Presentation at the 2011 Active Living Research Annual Conference
Background:
Walking is known to be patterned by a number of individual-level characteristics including socioeconomic characteristics. The contribution of built and social environments to socioeconomic status (SES) differences in walking has been infrequently investigated.
Objectives:
The first objective of this study was to develop an agent-based model that can be used to enhance the study of the environmental effects of walking in an urban area. The second objective was to use the model to explore how built and social environment characteristics contribute to SES differences in walking in the context of a dynamic system.
Methods:
A spatial agent-based model was developed to simulate peoples’ walking behaviors within a city at the individual level. Each individual is assigned properties such as age, SES, walking ability, attitude towards walking and a home location in the city. Individuals perform different activities on a regular basis such as traveling for work, for shopping, and for recreation. Whether people walk and the amount they walk as they perform these activities is a function of environmental properties such as distances to the different activities and individual’s internal properties such as attitude towards walking. An individual’s attitude towards walking evolves over time as a function of their past experiences, presence of other walkers within the neighborhood, limits on distances walked per day, and attitudes towards walking of the other persons within her/his social network. The model was calibrated to data on number and distance of walking trips reported in NHTS data.
In order to explore the contribution of built and social environment characteristics to SES differences in walking we contrasted four scenarios. All scenarios had identical levels of residential segregation by SES, such that lower SES households are located in the center of the city and higher SES households in the periphery. The four scenarios on two dimensions: (1) spatial distribution of non-household locations; and (2) spatial distribution of safety.
Results:
In scenario RR (random distribution of land use and safety), the difference in walking trips between SES groups was small. For scenario CR (central location of non residential land use, random distribution of safety), there was an SES gradient in walking trips such that lower SES groups walked more than higher SES groups. This was because lower SES groups lived within the zone with higher density of non-household locations. In scenario RS (random mix of land uses and spatial segregation of safety such that safety levels increase outwards) walking trips decreased over time in the lower SES groups but increased over time in the higher SES groups. However, in scenario CS, which combined spatial patterning of safety and land use such that the central areas (with lower SES) had greater mix of uses and lower safety, the beneficial effects of proximity of destinations on walking in the lower SES groups was reduced over time because of the adverse effects of lack of safety.

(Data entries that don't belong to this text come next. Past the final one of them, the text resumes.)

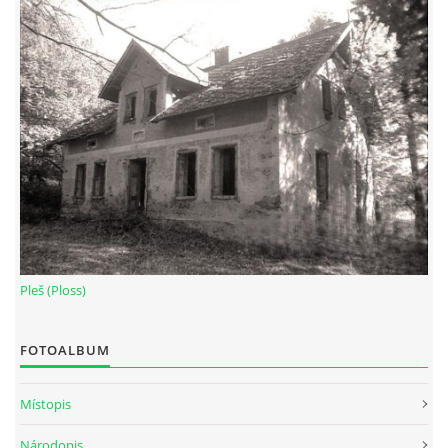
Pleš (Ploss)
FOTOALBUM
Místopis
Národopis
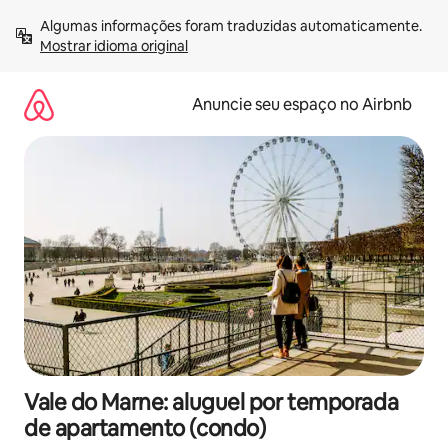
Pular
Algumas informações foram traduzidas automaticamente. 
para
Mostrar idioma original
o
conteúdo
Anuncie seu espaço no Airbnb
Vale do Marne: aluguel por temporada
de apartamento (condo)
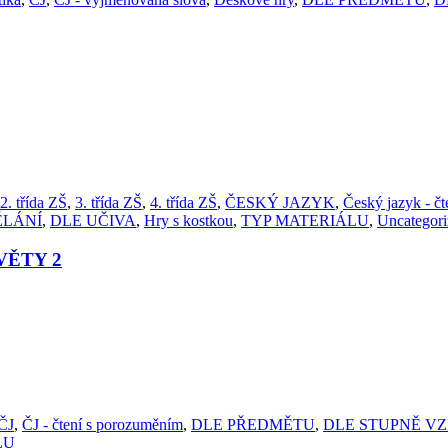
2. třída ZŠ
,
3. třída ZŠ
,
4. třída ZŠ
,
ČESKÝ JAZYK
,
Český jazyk - čt
ĚLÁNÍ
,
DLE UČIVA
,
Hry s kostkou
,
TYP MATERIÁLU
,
Uncategori
VĚTY 2
ČJ
,
ČJ - čtení s porozuměním
,
DLE PŘEDMĚTU
,
DLE STUPNĚ V
LU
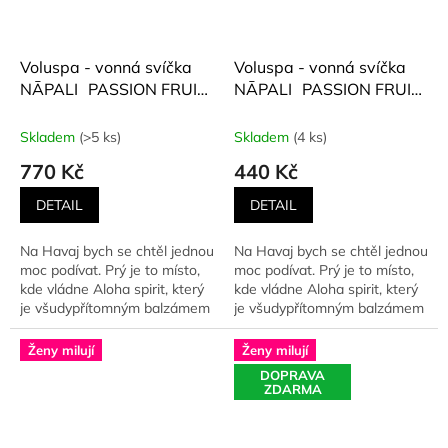
Voluspa - vonná svíčka
Voluspa - vonná svíčka
NĀPALI PASSION FRUIT
NĀPALI PASSION FRUIT
(Ananas, mučenka,
(Ananas, mučenka,
guava, kokosové mléko)
guava, kokosové mléko)
Skladem
(>5 ks)
Skladem
(4 ks)
156 g
113 g
770 Kč
440 Kč
DETAIL
DETAIL
Na Havaj bych se chtěl jednou
Na Havaj bych se chtěl jednou
moc podívat. Prý je to místo,
moc podívat. Prý je to místo,
kde vládne Aloha spirit, který
kde vládne Aloha spirit, který
je všudypřítomným balzámem
je všudypřítomným balzámem
na...
na...
Ženy milují
Ženy milují
DOPRAVA
ZDARMA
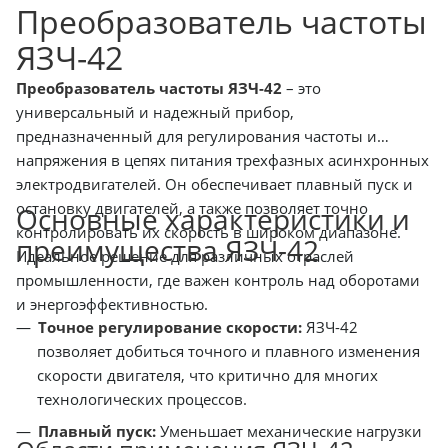
Преобразователь частоты
ЯЗЧ-42
Преобразователь частоты ЯЗЧ-42
– это
универсальный и надежный прибор,
предназначенный для регулирования частоты и
напряжения в цепях питания трехфазных асинхронных
электродвигателей. Он обеспечивает плавный пуск и
остановку двигателей, а также позволяет точно
Основные характеристики и
контролировать их скорость в широком диапазоне.
преимущества ЯЗЧ-42
Идеальное решение для различных отраслей
промышленности, где важен контроль над оборотами
и энергоэффективностью.
Точное регулирование скорости:
ЯЗЧ-42
позволяет добиться точного и плавного изменения
скорости двигателя, что критично для многих
технологических процессов.
Плавный пуск:
Уменьшает механические нагрузки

Examination of walking for different purposes by SES in scenario CS showed that lower SES groups walked more than the higher SES groups for work (due to their proximity to work destinations), and less than the higher SES groups within the neighborhood (due to the impact of safety). For basic needs trips, walking levels were similar across SES groups due to the counteracting effects of proximity to destinations and safety.
Conclusions:
Our results show that the co-spatial segregation of SES and safety, such that low SES neighborhoods have low safety, can result in SES patterning of walking even when SES is not spatially correlated with land-use mix. The simulations also suggest that when lower SES individuals live in areas with greater proximity to destinations, they tend to walk more than high SES individuals, but this advantage can be neutralized when low SES areas are also low in safety. This interplay between land use and safety can create very different SES patterns for different types of walking. Although the associations of greater mixed land use and more safety with more walking are a direct function of the model rules, the SES patterning of walking or the way in which this patterning changes over time as a function of the spatial co-location of SES, land use and safety, as well as the differential SES pattering of different types of walking, was not directly encoded in the model. Our model therefore shows how theses SES differences can emerge even in the context of similar starting walking preferences by SES. The dynamics of these processes are difficult to capture with statistical models alone.
Support:
This study was supported in part by a pilot program from the Center for Social Epidemiology and Population Health at the University of Michigan (by R24 HD047861) and by the Robert Wood Johnson Health and Society Scholar’s program.